To march is a way to apply pressure for peace, but it is also a marvellous space of encounter. It is a way to get away from the automatized militarization of Facebook or Twitter, where instead of the vanity of likes or re-tweets, we meet each other with smiles and greetings.To march is less screens and more human beings. It is finding ourselves within the differences.I believe that is why we march: to encounter that broadened us that we have not had because of the conflict. It is a peek at who we can be. 

img_0644
Sorry for failing you.

I saw this after the Mampuján and the Montaña marches. On Wednesday, I witnessed the beauty of the vulnerability of people who are choosing to trust each other enough to hand out flowers in the street and to ask for forgiveness. Instead of demanding that the victims offer models of reconciliation, us urban middle class folks may be learning (and I include myself), that it is our responsibility to apologize for our ignorance and actions which contributed to violence and hatred and do everything we can to also be people of peace.

Nonviolence is also powerful because it is an effective tool to affect political change. Santos extended the bilateral ceasefire until December 31, the day after the march and a meeting with the students.
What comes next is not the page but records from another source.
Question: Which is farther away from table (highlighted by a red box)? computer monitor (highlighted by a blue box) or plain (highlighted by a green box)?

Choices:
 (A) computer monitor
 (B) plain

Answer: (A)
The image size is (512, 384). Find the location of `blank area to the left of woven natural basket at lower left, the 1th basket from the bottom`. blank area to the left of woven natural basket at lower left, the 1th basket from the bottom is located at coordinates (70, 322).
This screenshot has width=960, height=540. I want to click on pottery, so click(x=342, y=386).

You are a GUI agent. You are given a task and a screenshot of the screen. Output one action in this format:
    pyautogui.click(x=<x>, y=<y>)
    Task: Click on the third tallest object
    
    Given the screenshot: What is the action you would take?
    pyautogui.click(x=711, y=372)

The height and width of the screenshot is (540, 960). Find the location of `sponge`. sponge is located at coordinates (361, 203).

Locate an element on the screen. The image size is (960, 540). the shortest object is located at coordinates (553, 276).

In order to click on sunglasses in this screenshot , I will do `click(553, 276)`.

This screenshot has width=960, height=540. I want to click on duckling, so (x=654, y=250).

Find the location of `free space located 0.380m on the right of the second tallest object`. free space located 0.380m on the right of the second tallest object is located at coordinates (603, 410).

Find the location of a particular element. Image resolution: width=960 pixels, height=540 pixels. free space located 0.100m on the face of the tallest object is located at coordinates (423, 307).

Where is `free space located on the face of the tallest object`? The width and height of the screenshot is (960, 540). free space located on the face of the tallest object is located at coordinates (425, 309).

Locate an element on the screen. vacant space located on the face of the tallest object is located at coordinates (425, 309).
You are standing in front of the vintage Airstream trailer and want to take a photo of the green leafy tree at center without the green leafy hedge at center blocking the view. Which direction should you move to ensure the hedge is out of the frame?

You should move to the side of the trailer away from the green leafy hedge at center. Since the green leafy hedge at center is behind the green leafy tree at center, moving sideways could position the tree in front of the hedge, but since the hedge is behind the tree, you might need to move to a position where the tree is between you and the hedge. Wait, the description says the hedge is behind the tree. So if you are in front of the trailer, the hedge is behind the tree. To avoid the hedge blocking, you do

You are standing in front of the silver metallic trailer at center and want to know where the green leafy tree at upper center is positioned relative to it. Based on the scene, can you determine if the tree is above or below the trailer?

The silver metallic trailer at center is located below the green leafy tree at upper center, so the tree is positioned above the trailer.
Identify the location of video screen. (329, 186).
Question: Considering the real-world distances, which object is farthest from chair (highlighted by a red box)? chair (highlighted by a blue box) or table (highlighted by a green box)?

Everything can, however, still turn out very badly and the peace accord crisis continues.

img_0256

Yet if ordinary Colombians can write letters welcoming and encouraging the FARC in the midst of their current limbo between demobilization and self-protection, without being afraid of being stigmatized as terrorists, it is my responsibility to have hope and to say yes. If 5 thousand people can march in Sincelejo for peace, the site of massive arrivals of displaced people in the early 2000s because of fighting between the FARC and paramilitary-government forces, my job is to do what I have always been told to do: follow the lead of the local community and be a person who believes and acts that peace is possible.

img_0386

Angelica, my Justapaz colleague, told me on Friday that some of the office staff had actually put up the butterflies a couple days after the vote results were in, turning them into an even more powerful sign and gesture of hope and action in the midst of mourning. When everything seems lost, look for the butterflies. It turns out they are everywhere: camping in the plaza, breaking bread together, and demanding peace in the streets.